AI pinpoints brain signals linked to recovery from depression: Study
Researchers in the US have come up with a therapy to treat severe depression. The study was done on 10 patients undergoing deep brain stimulation (DBS), a method where electrodes are implanted into the brain to send electric pulses that change neural activity. This treatment used artificial intelligence (AI) to identify brain signals linked to recovery from depression. This signal could be useful to assess whether DBS is working. Notably, the AI-assisted therapy showed an impressive 90% accuracy rate.
The model was trained with images of the participants' brains
The AI model was trained using images of the participants' brains at the beginning and end of the study, enabling it to identify neurological differences that might be missed by the human eye. At present, clinicians depend on patients' self-reported symptoms to gauge depression levels, which can be influenced by external factors and makes it hard to assess the treatment's effectiveness. Therefore, such trained AI models could provide clinicians with a better dataset as opposed to that with self-reporting alone.
Nine of the patients in the study got better
"Nine out of 10 patients in the study got better, providing a perfect opportunity to use a novel technology to track the trajectory of their recovery," said Helen Mayberg, co-author of the study and a neurologist from the Icahn School of Medicine at Mount Sinai. "Our goal is to identify an objective, neurological signal to help clinicians decide when, or when not, to make a DBS adjustment," she added.
Improved treatment outcomes
In one case, the AI model detected a disappearance of the recovery signal a month before a patient relapsed. Thereby this approach makes way for timely invention where the DBS treatment can be adjusted to try and prevent relapse. It could lead to better-tailored treatments for individual patients affected with severe depression and make adjustments to the therapy as needed.
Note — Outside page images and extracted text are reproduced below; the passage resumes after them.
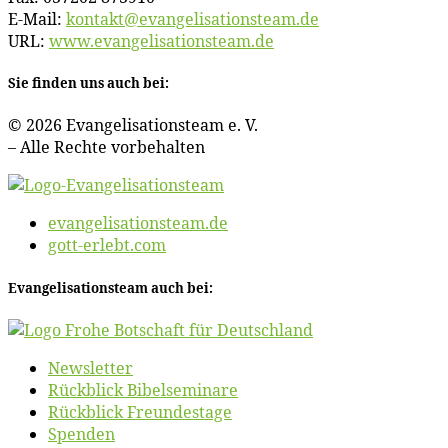
E‑Mail:
kontakt@​evangelisationsteam.​de
URL:
www​.evan​ge​li​sa​ti​ons​team​.de
Sie fin­den uns auch bei:
© 2026 Evan­ge­li­sa­ti­ons­team e. V.
– Al­le Rech­te vorbehalten
evangelisationsteam.de
gott-erlebt.com
Evan­ge­li­sa­ti­ons­team auch bei:
News­let­ter
Rück­blick Bibelseminare
Rück­blick Freundestage
Spen­den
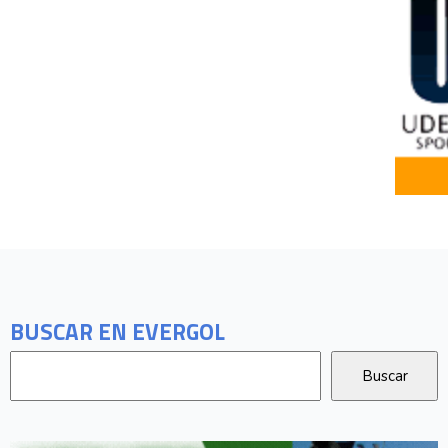
BUSCAR EN EVERGOL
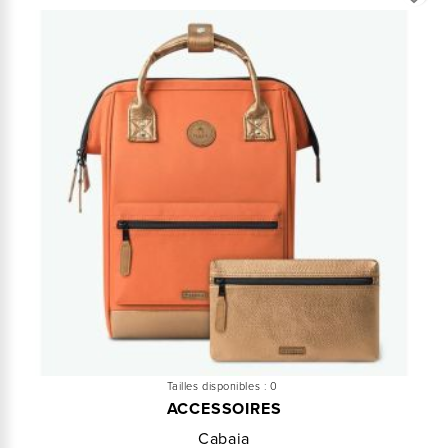
Tailles disponibles :
0
ACCESSOIRES
Cabaia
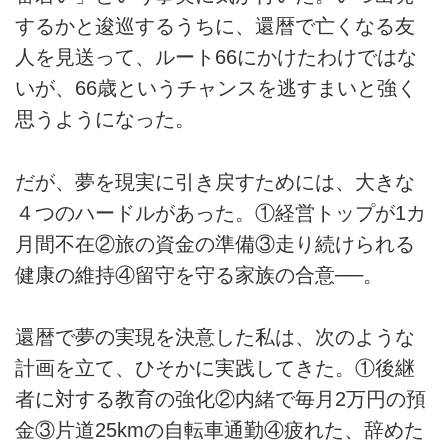
するかと逡巡するうちに、還暦で亡くなる友
人を見送って、ルート66にかけたわけではな
いが、66歳というチャンスを逃すまいと強く
思うようになった。
だが、夢を現実に引き戻すためには、大きな
４つのハードルがあった。①経営トップが1カ
月間不在②旅の資金の準備③走り続けられる
健康の維持④留守を守る家族の合意──。
還暦で夢の実現を決意した私は、次のような
計画を立て、ひそかに実践してきた。①後継
者に対する教育の強化②内緒で毎月2万円の預
金③片道25kmの自転車通勤④疲れた、辞めた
The approach could be game-changing if replicated in larger groups
Although deep brain stimulation requires electrode implants, which may not be acceptable for all patients, the study's findings could have broader implications for depression treatment. If a corresponding brain signal can be measured using less invasive methods, this technology could potentially benefit a wider range of patients. If the approach is replicated in a larger sample, these findings could be a "game-changer in how we would be able to treat depression", said Paul Holtzheimer, neuroscientist from Geisel School of Medicine.